For the most part, the downtown St. Paul drug dealers were an accommodating bunch, eager to win the trust of the man in the wheelchair buying everything: marijuana, crack cocaine, muscle relaxers.
Turns out, though, the man in the electric wheelchair was not to be trusted -- from the dealers' point of view, at least.
For a second straight year, St. Paul police have conducted a three-month crackdown on downtown dealing -- this time with an undercover operation targeting dealers working the streets near drop-in centers for the poor.

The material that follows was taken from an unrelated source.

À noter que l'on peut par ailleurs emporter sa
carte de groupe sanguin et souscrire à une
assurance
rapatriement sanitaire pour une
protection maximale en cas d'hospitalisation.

The undercover officer helped build cases resulting in criminal charges against 108 people, Ramsey County Attorney Susan Gaertner said at a news conference Monday. The sting, dubbed Operation Gridlock, has since branched into other neighborhoods, with as many as 60 additional cases pending, police Cmdr. Rob Thomasser said.
The downtown crackdown was a follow-up to last year's Operation Shamrock, which targeted dealing at bus stops.
This year, police isolated areas near the Dorothy Day Center and the Listening House, which serve the homeless, and had the undercover officer work in a wheelchair to blend into the population in a non-threatening way, Chief John Harrington said Monday.
The drop-in centers also are near Xcel Energy Center but the chief denied any connection to the upcoming Republican National Convention: "This operation is based on community concern and community complaints," he said.